## Problem details
Every line containing the string "Certifications" is to be copied from the records.

## Document understanding data
########################################

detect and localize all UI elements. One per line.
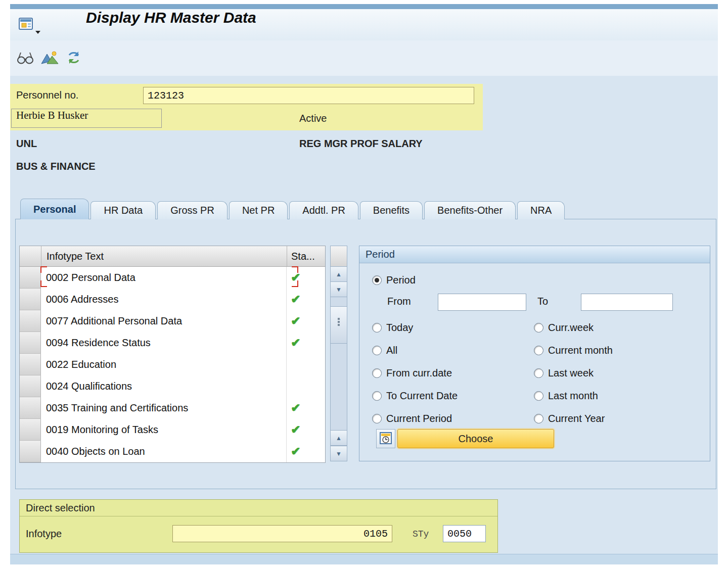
scrollbar-thumb[interactable] xyxy=(330,306,347,344)
green-check-icon: ✔ xyxy=(291,271,300,284)
row-select-button[interactable] xyxy=(20,310,41,332)
green-check-icon: ✔ xyxy=(291,401,300,414)
row-select-button[interactable] xyxy=(20,397,41,419)
radio-icon xyxy=(372,414,382,423)
window-top-strip xyxy=(10,4,718,9)
infotype-row-label[interactable]: 0035 Training and Certifications xyxy=(41,397,287,419)
infotype-row-label[interactable]: 0006 Addresses xyxy=(41,289,287,310)
mountains-overview-icon[interactable] xyxy=(39,48,60,68)
refresh-icon[interactable] xyxy=(64,48,84,68)
tab-nra[interactable]: NRA xyxy=(517,201,565,219)
chevron-down-icon xyxy=(35,31,40,34)
table-row: 0035 Training and Certifications ✔ xyxy=(20,397,325,419)
table-row: 0019 Monitoring of Tasks ✔ xyxy=(20,419,325,441)
direct-selection-group: Direct selection Infotype STy xyxy=(19,499,498,553)
table-scrollbar[interactable]: ▲ ▼ ▲ ▼ xyxy=(330,246,347,461)
radio-label: Current Year xyxy=(548,413,605,424)
radio-today[interactable]: Today xyxy=(372,321,413,334)
radio-curr-week[interactable]: Curr.week xyxy=(534,321,594,334)
infotype-row-label[interactable]: 0040 Objects on Loan xyxy=(41,441,287,462)
subtype-input[interactable] xyxy=(443,525,486,542)
radio-to-current-date[interactable]: To Current Date xyxy=(372,389,458,402)
infotype-row-label[interactable]: 0019 Monitoring of Tasks xyxy=(41,419,287,441)
radio-icon xyxy=(372,346,382,355)
period-from-input[interactable] xyxy=(438,294,526,311)
infotype-row-label[interactable]: 0024 Qualifications xyxy=(41,375,287,397)
transaction-window-icon xyxy=(18,17,38,33)
org-unit-text: BUS & FINANCE xyxy=(16,157,96,175)
table-row: 0040 Objects on Loan ✔ xyxy=(20,441,325,462)
radio-all[interactable]: All xyxy=(372,344,397,357)
row-select-button[interactable] xyxy=(20,289,41,310)
tab-hr-data[interactable]: HR Data xyxy=(90,201,156,219)
green-check-icon: ✔ xyxy=(291,423,300,436)
status-column-header[interactable]: Sta... xyxy=(287,246,325,266)
row-select-button[interactable] xyxy=(20,419,41,441)
radio-icon xyxy=(534,323,543,333)
status-strip xyxy=(10,554,718,564)
radio-icon xyxy=(534,391,543,401)
radio-label: Current month xyxy=(548,345,613,356)
to-label: To xyxy=(537,296,548,307)
row-select-button[interactable] xyxy=(20,267,41,289)
from-label: From xyxy=(387,296,411,307)
radio-icon xyxy=(534,368,543,378)
table-row: 0002 Personal Data ✔ xyxy=(20,267,325,289)
row-select-button[interactable] xyxy=(20,332,41,354)
period-calendar-icon[interactable] xyxy=(376,429,395,448)
radio-label: All xyxy=(386,345,397,356)
period-to-input[interactable] xyxy=(581,294,673,311)
personnel-no-input[interactable] xyxy=(143,87,474,104)
infotype-table: Infotype Text Sta... 0002 Personal Data … xyxy=(19,246,326,463)
glasses-display-icon[interactable] xyxy=(15,48,35,68)
row-select-button[interactable] xyxy=(20,441,41,462)
row-status-cell: ✔ xyxy=(287,397,325,419)
tab-gross-pr[interactable]: Gross PR xyxy=(157,201,228,219)
select-all-column-header[interactable] xyxy=(20,246,41,266)
sap-window: Display HR Master Data xyxy=(10,4,718,564)
radio-current-period[interactable]: Current Period xyxy=(372,412,452,425)
radio-from-curr-date[interactable]: From curr.date xyxy=(372,366,452,380)
scroll-down-icon[interactable]: ▼ xyxy=(331,282,347,297)
transaction-menu-icon[interactable] xyxy=(15,16,41,35)
radio-label: To Current Date xyxy=(386,390,458,402)
tab-benefits-other[interactable]: Benefits-Other xyxy=(424,201,516,219)
scrollbar-track[interactable] xyxy=(331,297,347,430)
infotype-input[interactable] xyxy=(172,525,392,542)
radio-current-year[interactable]: Current Year xyxy=(534,412,605,425)
green-check-icon: ✔ xyxy=(291,445,300,458)
row-status-cell: ✔ xyxy=(287,375,325,397)
infotype-text-column-header[interactable]: Infotype Text xyxy=(41,246,287,266)
scroll-page-up-icon[interactable]: ▲ xyxy=(331,430,347,446)
row-status-cell: ✔ xyxy=(287,267,325,289)
infotype-row-label[interactable]: 0002 Personal Data xyxy=(41,267,287,289)
radio-current-month[interactable]: Current month xyxy=(534,344,613,357)
tab-net-pr[interactable]: Net PR xyxy=(229,201,288,219)
period-panel: Period Period From To Today Curr.week Al… xyxy=(359,246,710,461)
tab-personal[interactable]: Personal xyxy=(20,199,89,219)
row-select-button[interactable] xyxy=(20,375,41,397)
tab-benefits[interactable]: Benefits xyxy=(360,201,423,219)
radio-period[interactable]: Period xyxy=(372,273,416,287)
infotype-row-label[interactable]: 0077 Additional Personal Data xyxy=(41,310,287,332)
radio-last-week[interactable]: Last week xyxy=(534,366,594,380)
radio-label: Today xyxy=(386,322,413,334)
table-row: 0077 Additional Personal Data ✔ xyxy=(20,310,325,332)
employee-name-field[interactable]: Herbie B Husker xyxy=(11,109,162,128)
scroll-page-down-icon[interactable]: ▼ xyxy=(331,446,347,461)
position-text: REG MGR PROF SALARY xyxy=(299,134,423,153)
table-row: 0024 Qualifications ✔ xyxy=(20,375,325,397)
application-toolbar xyxy=(10,40,718,76)
row-select-button[interactable] xyxy=(20,354,41,375)
infotype-row-label[interactable]: 0094 Residence Status xyxy=(41,332,287,354)
radio-period-label: Period xyxy=(386,274,416,286)
infotype-row-label[interactable]: 0022 Education xyxy=(41,354,287,375)
radio-label: Current Period xyxy=(386,413,452,424)
scrollbar-header-spacer xyxy=(331,246,347,267)
tab-addtl-pr[interactable]: Addtl. PR xyxy=(289,201,358,219)
radio-last-month[interactable]: Last month xyxy=(534,389,598,402)
radio-selected-icon xyxy=(372,275,382,285)
choose-button[interactable]: Choose xyxy=(397,429,554,448)
scroll-up-icon[interactable]: ▲ xyxy=(331,267,347,282)
radio-label: Last week xyxy=(548,367,594,379)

########################################

## Expected answer
infotype-row-label[interactable]: 0035 Training and Certifications xyxy=(41,397,287,419)
table-row: 0035 Training and Certifications ✔ xyxy=(20,397,325,419)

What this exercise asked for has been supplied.